Dataset entries:
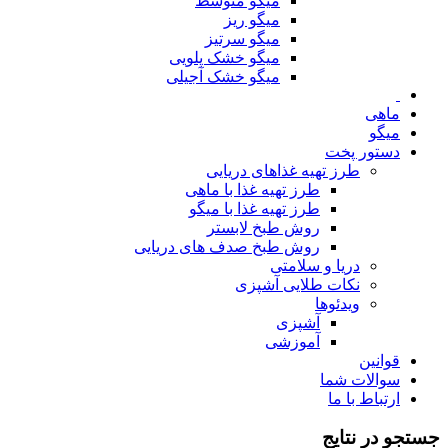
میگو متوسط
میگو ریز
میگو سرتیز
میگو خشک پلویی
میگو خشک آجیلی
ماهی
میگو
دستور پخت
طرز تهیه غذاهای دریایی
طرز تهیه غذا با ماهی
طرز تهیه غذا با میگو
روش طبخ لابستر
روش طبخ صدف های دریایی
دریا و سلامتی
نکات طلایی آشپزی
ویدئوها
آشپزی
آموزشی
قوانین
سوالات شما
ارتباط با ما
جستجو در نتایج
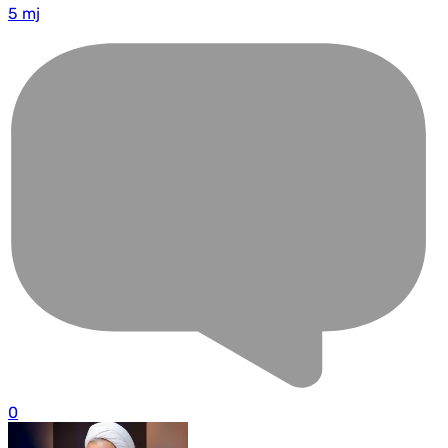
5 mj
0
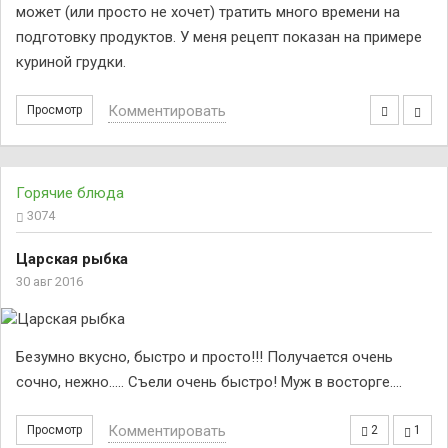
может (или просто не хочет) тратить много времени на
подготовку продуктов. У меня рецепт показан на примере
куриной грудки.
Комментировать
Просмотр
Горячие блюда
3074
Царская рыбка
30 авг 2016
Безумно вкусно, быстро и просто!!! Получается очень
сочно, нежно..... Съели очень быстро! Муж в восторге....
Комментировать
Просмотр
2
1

---

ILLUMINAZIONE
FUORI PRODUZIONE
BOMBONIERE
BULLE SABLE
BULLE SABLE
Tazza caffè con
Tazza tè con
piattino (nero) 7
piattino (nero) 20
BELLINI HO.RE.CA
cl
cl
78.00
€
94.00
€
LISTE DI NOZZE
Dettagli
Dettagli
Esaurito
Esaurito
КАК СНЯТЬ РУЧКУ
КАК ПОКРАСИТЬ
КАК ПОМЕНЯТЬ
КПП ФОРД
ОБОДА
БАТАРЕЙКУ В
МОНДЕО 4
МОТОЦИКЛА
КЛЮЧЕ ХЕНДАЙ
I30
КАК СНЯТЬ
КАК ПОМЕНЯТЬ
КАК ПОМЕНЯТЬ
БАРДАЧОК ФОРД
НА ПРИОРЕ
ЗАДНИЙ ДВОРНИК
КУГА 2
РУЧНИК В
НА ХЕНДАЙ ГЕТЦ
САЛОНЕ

---

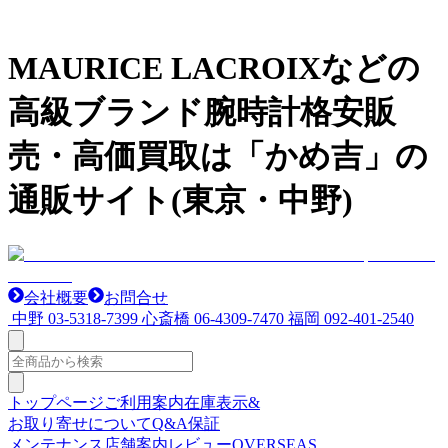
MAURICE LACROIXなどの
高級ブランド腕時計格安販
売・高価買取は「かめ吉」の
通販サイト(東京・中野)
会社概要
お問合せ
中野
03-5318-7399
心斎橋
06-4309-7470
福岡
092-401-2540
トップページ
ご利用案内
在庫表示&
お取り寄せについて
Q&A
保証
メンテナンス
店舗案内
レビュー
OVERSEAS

• WORK ORDER: Please tally every line of the entries that holds "دریایی" and answer with that figure alone.

• SOLVED PROBLEM: 2